I'm really not sure how this is debatable.
 

but this is a distortion of what violence means. I am much more concerned about real world violence that the second type you describe. I am not saying that isn’t also a thing, just that it isn’t violence. And when you expand a word like violence to include vague, cultural things, like art tropes, you make it much more easy for people to dismiss real violence because you are watering down the term (and things like racial violence or violence against vulnerable people are something I care a lot about).
I think violence can absolutely be psychological, emotional, and cultural. Representations can be mocking, dehumanizing, and humiliating (blackface vaudeville performances, for example). Representations can also work toward animating violence, which is why wars are typically accompanied by efforts to stereotype and dehumanize an enemy (consider this British WWI poster, as a common example). ("Slow" violence, btw, is not just psychological in this way. It can also refer to the harm caused by environmental pollution or poverty, for example.)

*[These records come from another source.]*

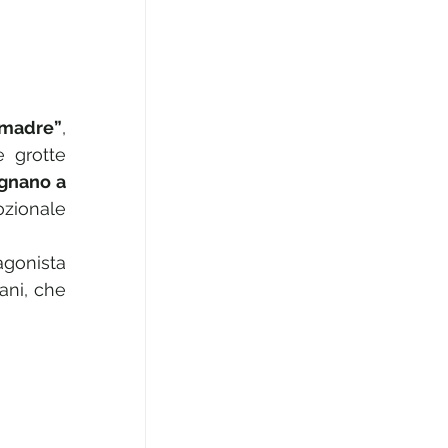
amadre”
, 
e grotte 
gnano a 
zionale 
gonista 
ani, che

The semantics around the term violence are not so interesting to me; if people want to use another term there, that's fine. But there is a tendency to think of things that are physical as more measurable and more real, and to downplay things that are psychological and harder to categorize and measure. I think that's a mistake, and so somewhat the opposite of your concern that using the term "violence" lends certain phenomena an unnecessary sense of urgency or priority. For me it's more often the case that additive psychological/emotional effect of aggression that seems "micro" is often overlooked and downplayed, at great cost to the well being of particular individuals in the long term.
 

CleverNickName

Limit Break Dancing
If someone is being harmed, I would hope to help, as that is a statement that absolutely is emotionally charged. "X is causing me harm." is charged with emotional meaning.

I'm really not sure how this is debatable.
That's my fault for being vague; I'm using the word "charged" differently. Here you are using it to mean "having emotional meaning," but I was using it to mean "controversial."